Given records Start Marker

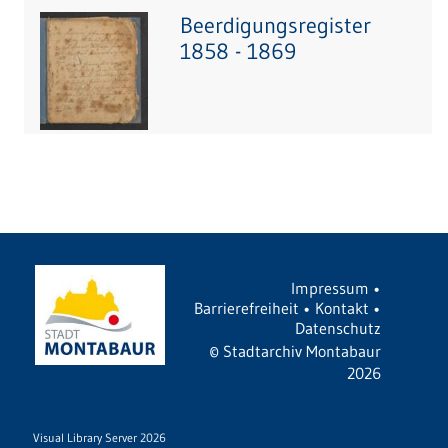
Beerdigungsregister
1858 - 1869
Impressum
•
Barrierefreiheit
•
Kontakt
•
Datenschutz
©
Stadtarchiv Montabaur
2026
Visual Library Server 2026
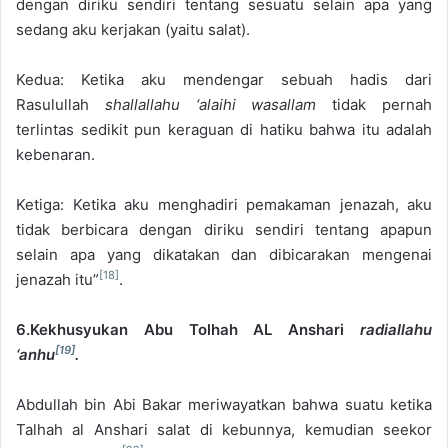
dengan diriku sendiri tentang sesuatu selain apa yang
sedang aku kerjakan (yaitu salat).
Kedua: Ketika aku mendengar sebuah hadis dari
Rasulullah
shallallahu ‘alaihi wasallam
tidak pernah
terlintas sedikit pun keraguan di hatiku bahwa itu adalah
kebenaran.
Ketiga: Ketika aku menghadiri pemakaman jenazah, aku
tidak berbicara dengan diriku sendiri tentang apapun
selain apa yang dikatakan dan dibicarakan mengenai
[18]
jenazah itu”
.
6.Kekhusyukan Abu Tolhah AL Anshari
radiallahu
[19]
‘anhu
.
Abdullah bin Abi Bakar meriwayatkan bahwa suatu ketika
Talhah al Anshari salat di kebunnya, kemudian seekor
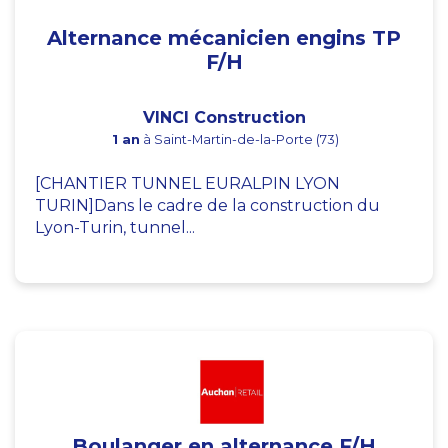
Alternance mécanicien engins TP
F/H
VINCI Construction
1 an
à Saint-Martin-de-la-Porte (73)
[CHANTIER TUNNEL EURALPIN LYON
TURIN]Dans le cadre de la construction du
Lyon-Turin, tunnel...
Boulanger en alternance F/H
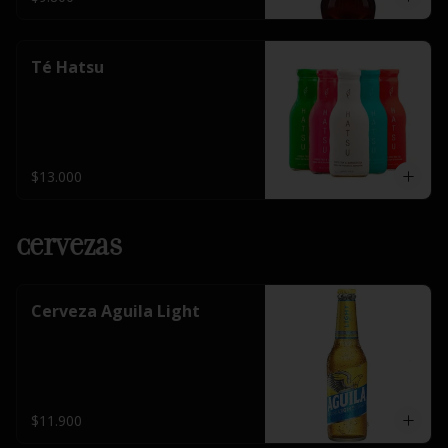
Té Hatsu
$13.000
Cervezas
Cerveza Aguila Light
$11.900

Given records End Marker

**Work required**. Pictures are to be left out; all else in the entries above is to be quoted exactly.

**Your response**.
Beerdigungsregister
1858 - 1869
Impressum
•
Barrierefreiheit
•
Kontakt
•
Datenschutz
©
Stadtarchiv Montabaur
2026
Visual Library Server 2026
dengan diriku sendiri tentang sesuatu selain apa yang
sedang aku kerjakan (yaitu salat).
Kedua: Ketika aku mendengar sebuah hadis dari
Rasulullah
shallallahu ‘alaihi wasallam
tidak pernah
terlintas sedikit pun keraguan di hatiku bahwa itu adalah
kebenaran.
Ketiga: Ketika aku menghadiri pemakaman jenazah, aku
tidak berbicara dengan diriku sendiri tentang apapun
selain apa yang dikatakan dan dibicarakan mengenai
[18]
jenazah itu”
.
6.Kekhusyukan Abu Tolhah AL Anshari
radiallahu
[19]
‘anhu
.
Abdullah bin Abi Bakar meriwayatkan bahwa suatu ketika
Talhah al Anshari salat di kebunnya, kemudian seekor
Alternance mécanicien engins TP
F/H
VINCI Construction
1 an
à Saint-Martin-de-la-Porte (73)
[CHANTIER TUNNEL EURALPIN LYON
TURIN]Dans le cadre de la construction du
Lyon-Turin, tunnel...
Boulanger en alternance F/H
Té Hatsu
$13.000
Cervezas
Cerveza Aguila Light
$11.900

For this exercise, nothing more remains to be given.